Once the underlying triangulation changes, this normal surface object is no longer valid.
The information provided by the various query methods is independent of the underlying coordinate system being used. See the NNormalSurfaceVector class notes for details of what to do when introducing a new flavour of coordinate system.
Note that non-compact surfaces (surfaces with infinitely many discs, such as spun normal surfaces) are allowed; in these cases, the corresponding coordinate lookup routines will return NLargeInteger::infinity where appropriate.
Feature: Calculation of Euler characteristic and orientability for non-compact surfaces.

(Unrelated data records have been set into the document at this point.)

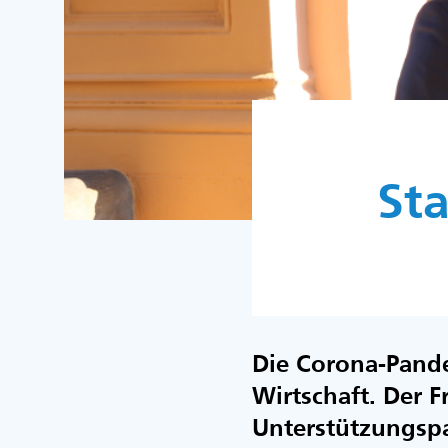
Sta
Die Corona-Pand
Wirtschaft. Der F
Unterstützungspa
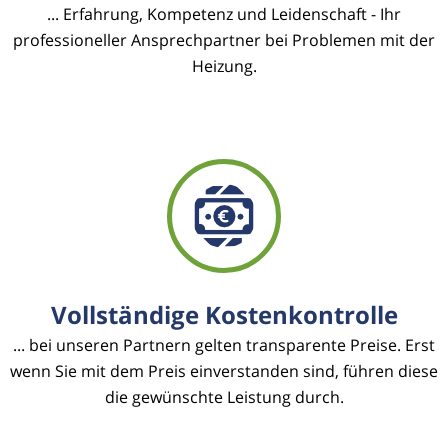
... Erfahrung, Kompetenz und Leidenschaft - Ihr
professioneller Ansprechpartner bei Problemen mit der
Heizung.
Vollständige Kostenkontrolle
... bei unseren Partnern gelten transparente Preise. Erst
wenn Sie mit dem Preis einverstanden sind, führen diese
die gewünschte Leistung durch.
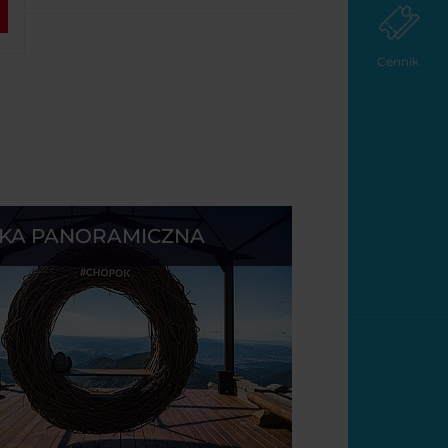
Cennik
ŻKA PANORAMICZNA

Feature (long-term): Determine which faces in the solution space a normal surface belongs to.
regina::NNormalSurface::NNormalSurface | ( | NTriangulation * | triang, |
NNormalSurfaceVector * | newVector | ||
) |
Creates a new normal surface inside the given triangulation with the given coordinate vector.
triang | the triangulation in which this normal surface resides. |
newVector | a vector containing the coordinates of the normal surface in whichever space is appropriate. |
regina::NNormalSurface::~NNormalSurface | ( | ) | [inline, virtual] |
Destroys this normal surface.
The underlying vector of coordinates will also be deallocated.
void regina::NNormalSurface::calculateEulerCharacteristic | ( | ) | const [protected] |
Calculates the Euler characteristic of this surface and stores it as a property.
void regina::NNormalSurface::calculateOctPosition | ( | ) | const [protected] |
Calculates the position of the first non-zero octagon coordinate and stores it as a property.
void regina::NNormalSurface::calculateOrientable | ( | ) | const [protected] |
Calculates whether this surface is orientable and/or two-sided and stores the results as properties.
void regina::NNormalSurface::calculateRealBoundary | ( | ) | const [protected] |
Calculates whether this surface has any real boundary and stores the result as a property.
NNormalSurface* regina::NNormalSurface::clone | ( | ) | const |
Creates a newly allocated clone of this normal surface.
NTriangulation* regina::NNormalSurface::crush | ( | ) | const |
Crushes this surface to a point in the associated triangulation and returns a newly created resulting triangulation.
The original triangulation is not changed.
Crushing the surface will produce a number of tetrahedra, triangular pillows and/or footballs. The pillows and footballs will then be flattened to faces and edges respectively (resulting in the possible changes mentioned below) to produce a proper triangulation.
Note that the new triangulation will have at most the same number of tetrahedra as the old triangulation, and will have strictly fewer tetrahedra if this surface is not vertex linking.
The act of flattening pillows and footballs as described above can lead to unintended topological side-effects, beyond the effects of merely cutting along this surface and identifying the new boundary surface(s) to points. Examples of these unintended side-effects can include connected sum decompositions, removal of 3-spheres and small Lens spaces and so on; a full list of possible changes is beyond the scope of this API documentation.
NTriangulation* regina::NNormalSurface::cutAlong | ( | ) | const |
Cuts the associated triangulation along this surface and returns a newly created resulting triangulation.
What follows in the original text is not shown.